Your reply should be one number, which is how many lines in the listing below contain "solidstatedisks".
# # # # #
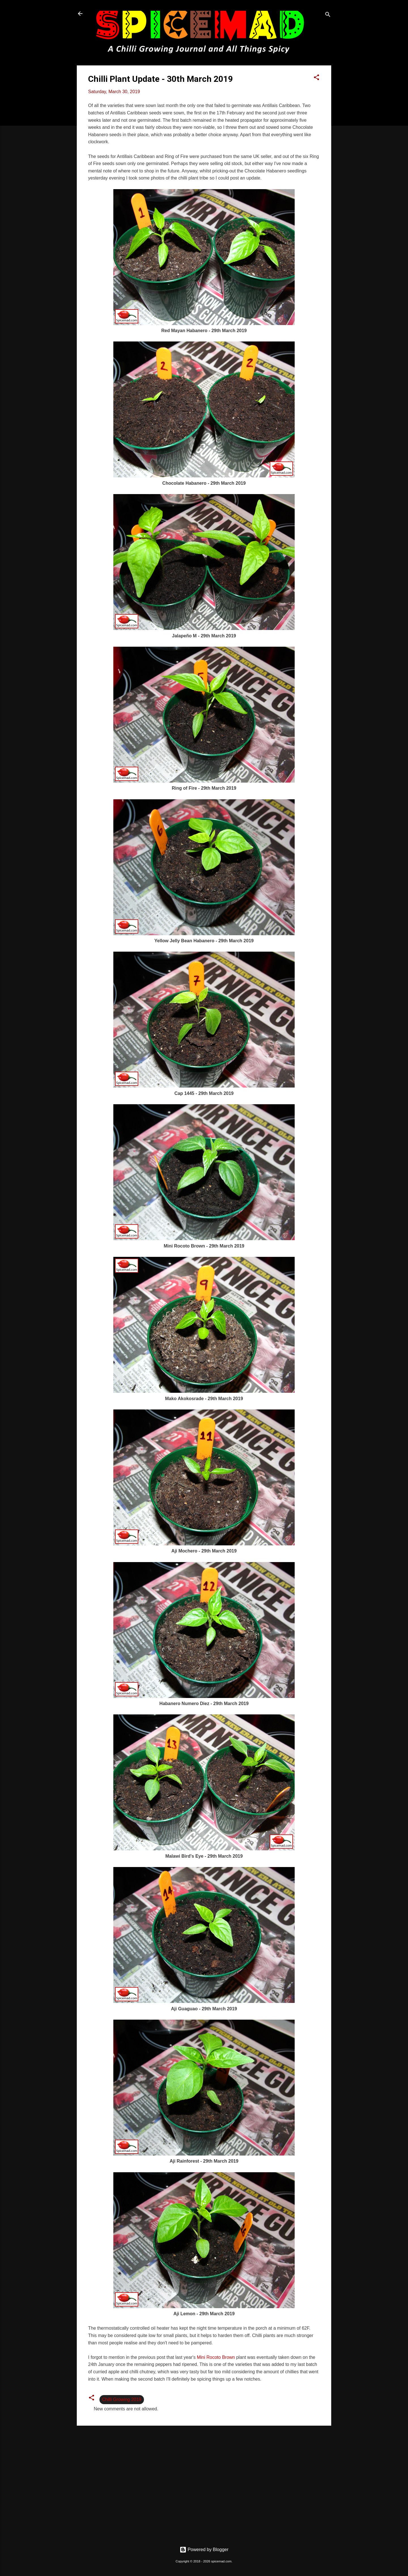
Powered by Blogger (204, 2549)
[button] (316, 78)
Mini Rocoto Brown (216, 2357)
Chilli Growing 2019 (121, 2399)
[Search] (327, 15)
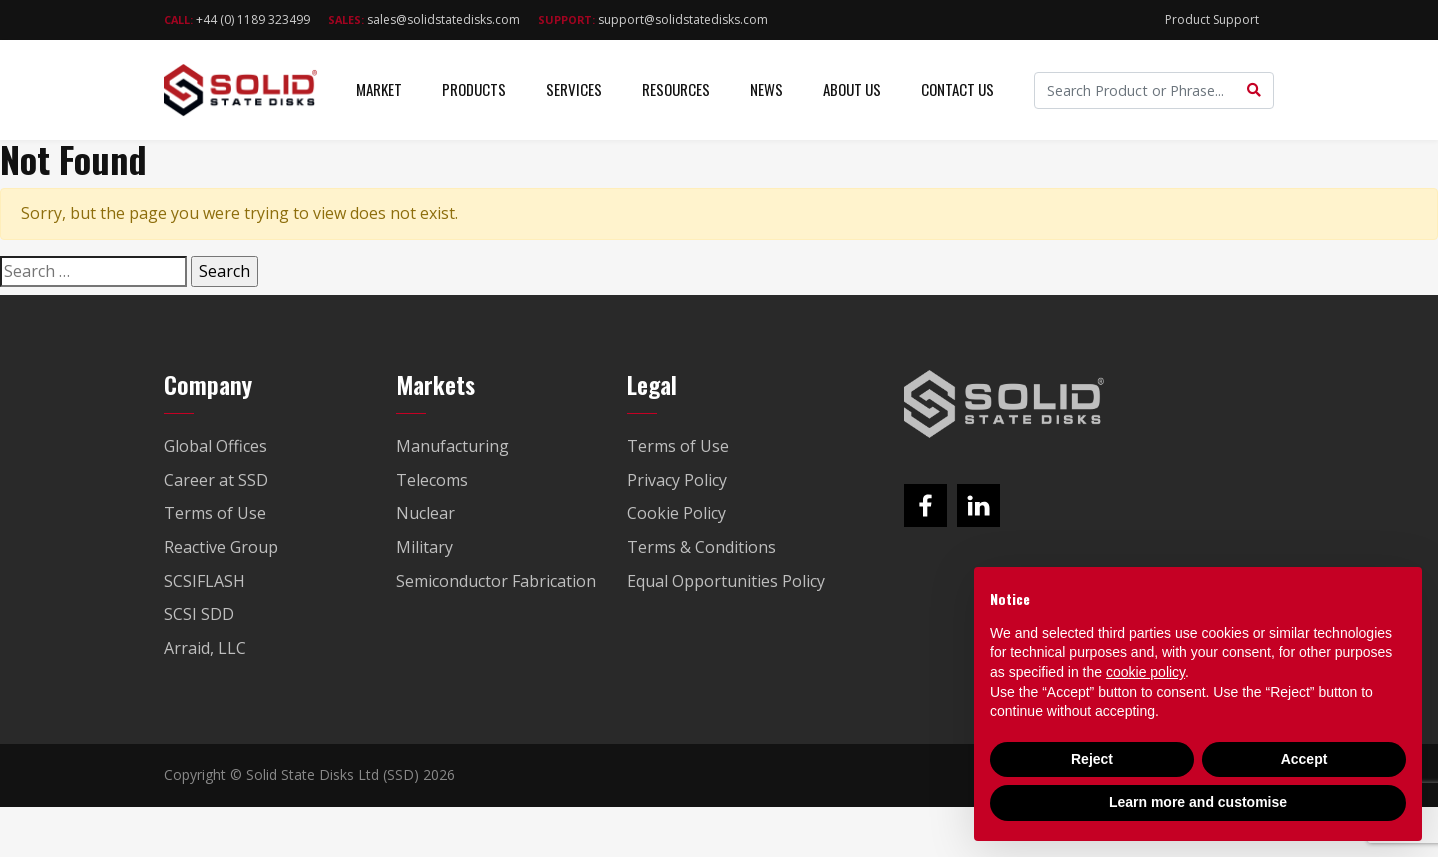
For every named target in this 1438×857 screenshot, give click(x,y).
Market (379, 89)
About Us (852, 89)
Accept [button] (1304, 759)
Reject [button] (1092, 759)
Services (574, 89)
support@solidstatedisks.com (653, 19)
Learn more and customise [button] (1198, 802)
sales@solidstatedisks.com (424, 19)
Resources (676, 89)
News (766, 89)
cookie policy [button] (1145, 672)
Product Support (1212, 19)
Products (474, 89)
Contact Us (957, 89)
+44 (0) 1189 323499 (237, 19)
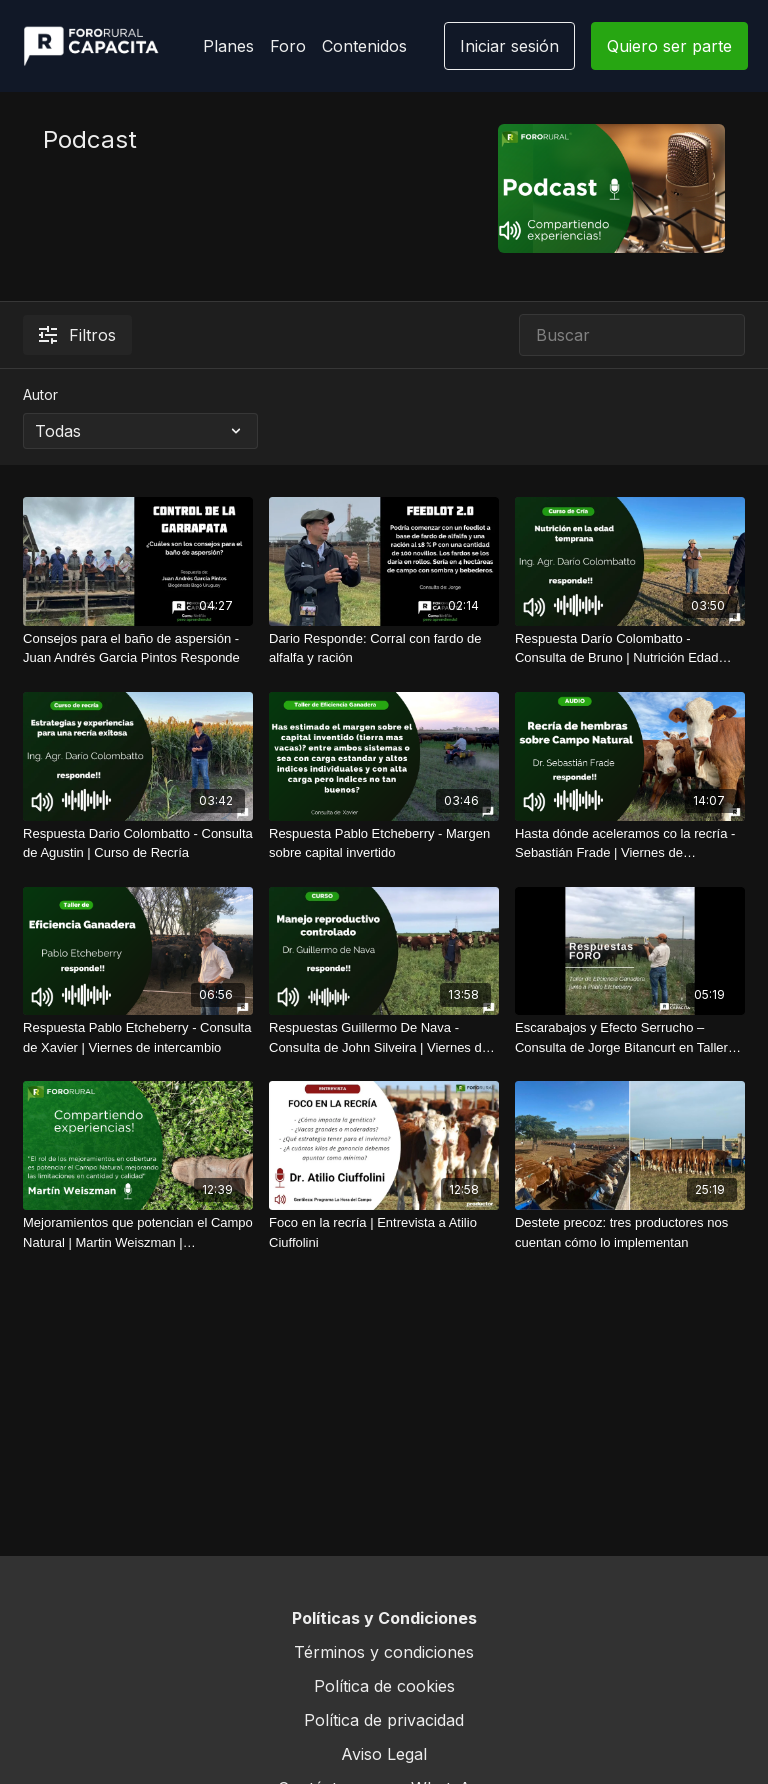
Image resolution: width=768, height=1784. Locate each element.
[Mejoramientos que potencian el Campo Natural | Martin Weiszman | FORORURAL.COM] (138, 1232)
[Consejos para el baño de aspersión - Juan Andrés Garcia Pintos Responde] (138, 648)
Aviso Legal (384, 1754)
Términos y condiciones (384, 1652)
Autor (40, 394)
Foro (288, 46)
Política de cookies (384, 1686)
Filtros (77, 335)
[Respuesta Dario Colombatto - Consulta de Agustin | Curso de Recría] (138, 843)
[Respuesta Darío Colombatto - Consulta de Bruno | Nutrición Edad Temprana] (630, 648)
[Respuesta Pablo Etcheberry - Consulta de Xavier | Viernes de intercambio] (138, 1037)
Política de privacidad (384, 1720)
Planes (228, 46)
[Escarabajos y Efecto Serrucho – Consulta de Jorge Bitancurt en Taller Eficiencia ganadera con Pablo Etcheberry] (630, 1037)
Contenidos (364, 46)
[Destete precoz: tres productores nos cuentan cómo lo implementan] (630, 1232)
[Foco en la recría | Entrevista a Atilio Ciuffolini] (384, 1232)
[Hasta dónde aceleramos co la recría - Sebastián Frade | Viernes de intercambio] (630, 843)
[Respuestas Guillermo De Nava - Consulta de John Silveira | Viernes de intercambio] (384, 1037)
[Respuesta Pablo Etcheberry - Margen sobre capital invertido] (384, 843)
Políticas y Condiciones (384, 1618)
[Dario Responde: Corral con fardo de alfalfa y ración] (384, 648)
# # # # #
WRITTEN SOLUTION »
2